¹ I've found this solution https://superuser.com/questions/1908516/how-to-change-the-la... but I haven't tested it since I don't have MS Excel at hand to check

² https://support.microsoft.com/pt-pt/office/fun%C3%A7%C3%A3o-...

³ https://support.microsoft.com/pt-br/office/substituir-fun%C3...
demetrius
·hace 7 meses·discuss
It kinda is? Most Classical Chinese and Egyptian words follow the principle "deficient phonetic + semantic part", it's just that Chinese characters are split into neat squares because most Classical Chinese words are exactly one syllable long. But the general principle is similar enough.
demetrius
·hace 7 meses·discuss
Rhyme dictionaries describe Middle Chinese, not Old Chinese. Old Chinese involves much more guesswork.
demetrius
·hace 7 meses·discuss
Some modern adaptations of his transcription do, however. E.g. Modern Japanese Grammar: A Practical Guide uses the transcription “sensee” (they consistently don’t use macrons in this book: e.g. they use oo for ō, etc.).

Hepburn didn’t write “sensē” himself because it 1880s it was still pronounced “ei”, not “ē”. If it were pronounced like it’s pronounced nowadays, you can bet he’d spell it with ē.
demetrius
·hace 7 meses·discuss
> Having a one-to-one romanization for each Hiragana phonetic is far more logical for learners

It depends on the learner’s (and textbook author’s) goals. Sometimes, having a phonetic transcription of the more common pronunciation is a more important consideration.

Historically, Hepburn’s transcription pre-dates Japanese orthographic reform. He was writing “kyō” back when it was spelled けふ. Having one-to-one correspondence to kana was not a goal.
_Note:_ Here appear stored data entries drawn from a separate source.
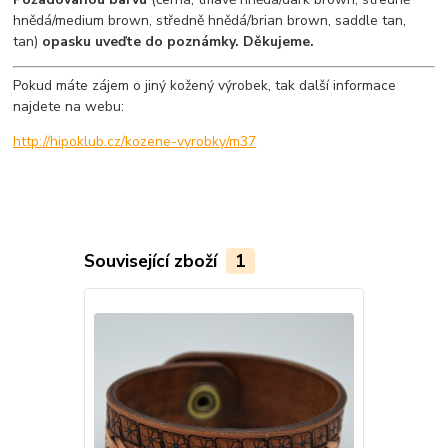
hnědá/medium brown, středně hnědá/brian brown, saddle tan,
tan)
opasku uveďte do poznámky. Děkujeme.
Pokud máte zájem o jiný kožený výrobek, tak další informace
najdete na webu:
http://hipoklub.cz/kozene-vyrobky/m37
Související zboží
1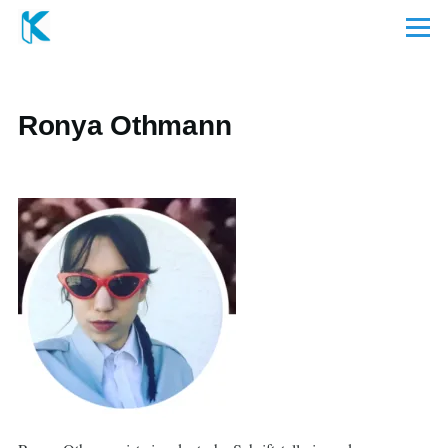
Direkt zum Inhalt
Menü
Ronya Othmann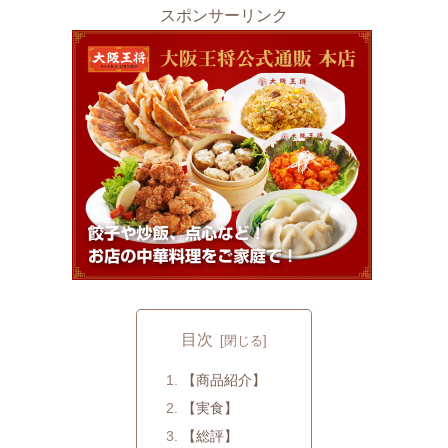
スポンサーリンク
目次
【商品紹介】
【実食】
【総評】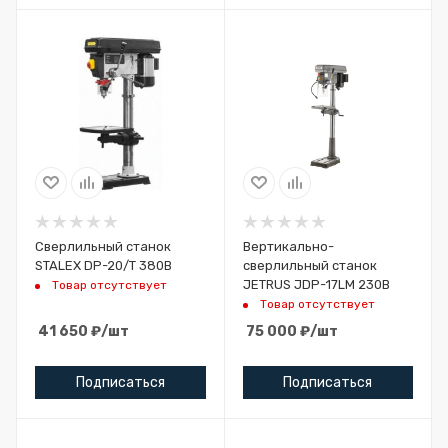
Сверлильный станок
Вертикально-
STALEX DP-20/T 380В
сверлильный станок
JETRUS JDP-17LM 230В
Товар отсутствует
Товар отсутствует
41 650
₽
/шт
75 000
₽
/шт
Подписаться
Подписаться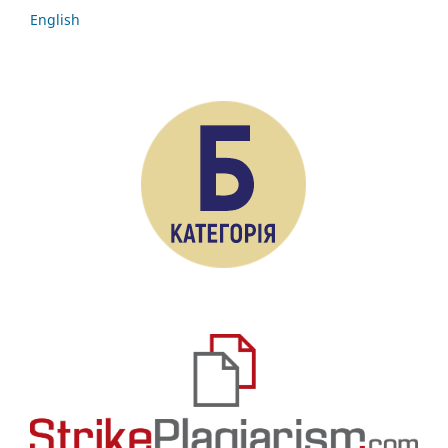
English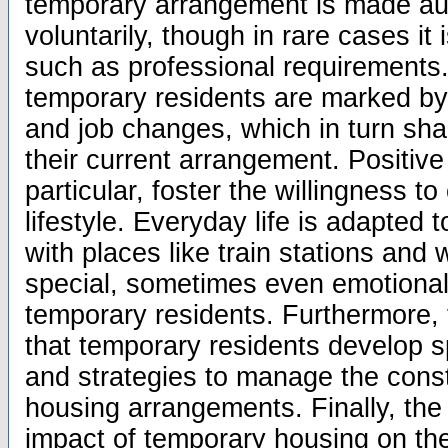
temporary arrangement is made a
voluntarily, though in rare cases it 
such as professional requirements.
temporary residents are marked by 
and job changes, which in turn sha
their current arrangement. Positive
particular, foster the willingness t
lifestyle. Everyday life is adapted t
with places like train stations and
special, sometimes even emotional,
temporary residents. Furthermore, 
that temporary residents develop 
and strategies to manage the const
housing arrangements. Finally, the 
impact of temporary housing on th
So writing sensē is kinda on-brand (even if Hepburn didn’t write like this, because in his times it still wasn’t pronounced with long e).
demetrius
·hace 7 meses·discuss
Also, forbid apostrophes, quotation marks and non-cp1252 characters in the message text, like my bank's website does. Apparently to prevent SQL injections.
demetrius
·hace 9 meses·discuss
Russian writer Leonid Kaganov had this idea back in 2021, with an added twist that he also put the printer in his bathroom: https://lleo.me/dnevnik/2021/11/30
demetrius
·hace 9 meses·discuss
But the capitalisation is unexpected.

While sometimes people use all-caps for family names (I think it’s French tradition?), I think it looks quite out-of-place and confusing in this case.